Jelang Penerapan UU HKPD 2027, ASN Pacitan Dihadapkan Pilihan TPP atau Insentif Pajak
"Pada tahun anggaran 2026 insentif bagi ASN yang berhak masih tetap diberlakukan sesuai regulasi yang ada"

Pacitan, JBM.co.id-Rencana penerapan Undang-Undang tentang Hubungan Keuangan antara Pemerintah Pusat dan Pemerintah Daerah (HKPD) mulai tahun anggaran 2027 diperkirakan akan membawa perubahan terhadap skema pendapatan aparatur sipil negara (ASN) di daerah. Salah satu yang terdampak adalah mekanisme pemberian insentif pajak dan retribusi daerah.
Kepala Badan Keuangan Daerah Pacitan, Deni Cahyantoro, menjelaskan bahwa pada tahun anggaran 2026 insentif bagi ASN yang berhak masih tetap diberlakukan sesuai regulasi yang ada. Namun, penerapannya disertai pilihan yang harus ditentukan oleh masing-masing ASN.
“Mereka harus memilih salah satu, menerima tunjangan perbaikan penghasilan (TPP) atau insentif. Tidak boleh keduanya diterima bersamaan,” ujar Deni saat dikonfirmasi, Rabu (12/5/2026).
Mantan Kabag Hukum Setda Pacitan itu menuturkan, TPP relatif lebih pasti diterima seluruh ASN sesuai kelas jabatan masing-masing. Pembayarannya dilakukan rutin setiap bulan dengan dasar penilaian kehadiran elektronik serta kinerja ASN.
Sementara itu, insentif pajak dan retribusi memiliki mekanisme berbeda.
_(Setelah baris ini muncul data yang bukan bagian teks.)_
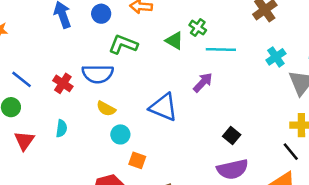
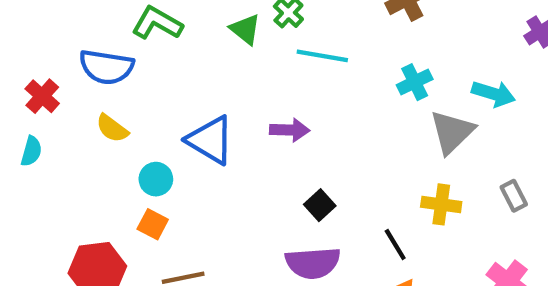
purple arrow: (203, 82) -> (290, 130), moved, turned 40
red cross: (63, 83) -> (42, 96), moved
cyan circle: (120, 134) -> (156, 179), moved
black line: (291, 152) -> (395, 244), moved

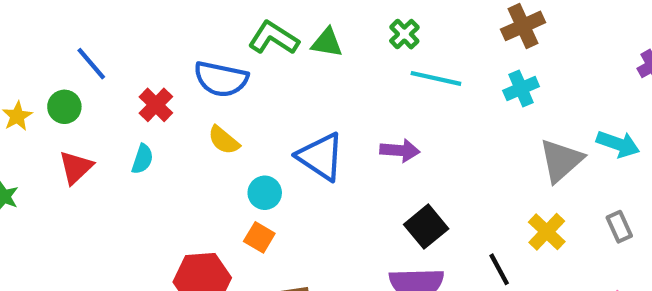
green triangle: (245, 29) -> (327, 43), moved, turned -32
cyan cross: (415, 82) -> (521, 89), moved
cyan arrow: (493, 94) -> (618, 144), moved
yellow cross: (441, 204) -> (547, 232), turned 33
black square: (320, 205) -> (426, 227), size x1.4

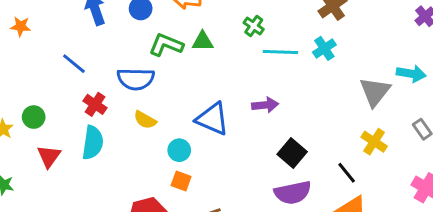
blue line: (91, 64) -> (74, 64), moved
cyan cross: (521, 89) -> (324, 48), moved
cyan semicircle: (142, 159) -> (93, 143), size x1.6

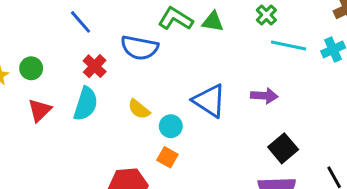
yellow semicircle: (145, 120) -> (139, 109), moved

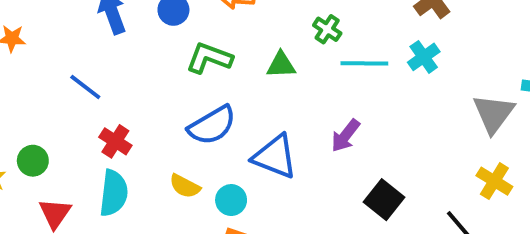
green triangle: (213, 22) -> (281, 65), moved
blue semicircle: (140, 48) -> (212, 125), moved, turned -30
purple arrow: (264, 96) -> (346, 136), turned 135

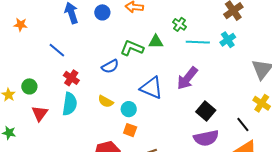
green L-shape: (209, 58) -> (132, 48), moved
blue semicircle: (212, 125) -> (110, 66), moved, size x0.7
purple arrow: (346, 136) -> (187, 78), size x1.4

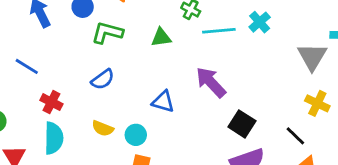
green L-shape: (132, 48) -> (107, 33), moved
purple arrow: (187, 78) -> (211, 82), turned 105
blue triangle: (151, 88) -> (163, 102), size x0.7

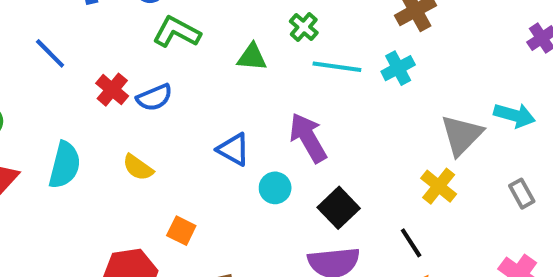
red cross: (51, 102) -> (112, 90), moved
yellow cross: (317, 103) -> (439, 186), moved
cyan circle: (136, 135) -> (275, 188), moved

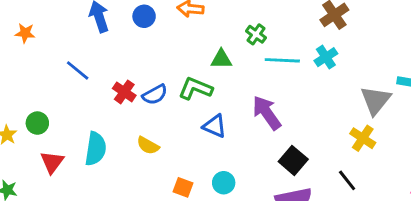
green L-shape: (177, 32) -> (195, 89), moved
cyan circle: (275, 188) -> (224, 183), moved

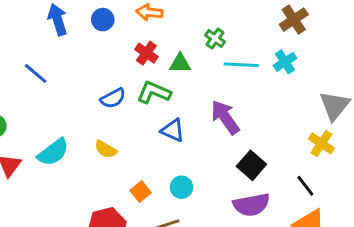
red cross: (124, 92) -> (146, 53), moved
cyan semicircle: (96, 149) -> (53, 152), turned 44
orange square: (183, 187) -> (141, 192), turned 30

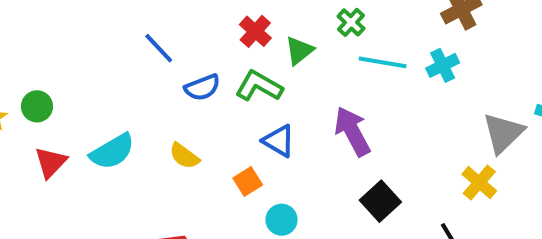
green triangle: (180, 63) -> (299, 51), turned -45
blue line: (36, 73) -> (159, 48), moved
orange square: (141, 192) -> (248, 181), moved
Besaran maupun pencairannya sangat bergantung pada capaian target pendapatan daerah.
“Kalau target terpenuhi, insentif bisa dibayarkan. Tetapi jika target tidak tercapai, otomatis insentif tidak bisa diberikan,” jelasnya.
Menurut Deni, pilihan yang diambil ASN pun cukup beragam. Sebagian memilih TPP karena dinilai lebih pasti dan stabil, sementara sebagian lainnya tetap memilih insentif dengan pertimbangan potensi nilai yang lebih besar ketika target pendapatan tercapai.
“Variatif, ada yang memilih TPP dan tidak sedikit juga yang memilih insentif,” katanya.
Meski demikian, Deni menegaskan bahwa skema pemberian insentif tersebut belum tentu tetap berlaku pada tahun anggaran 2027. Hal itu menyesuaikan implementasi UU HKPD yang nantinya akan menjadi dasar baru dalam pengelolaan hubungan keuangan pemerintah pusat dan daerah.
Pemerintah daerah, lanjut dia, masih menunggu aturan teknis lanjutan terkait pelaksanaan regulasi tersebut agar kebijakan yang diterapkan nantinya tetap sesuai ketentuan perundang-undangan.(Red/yun).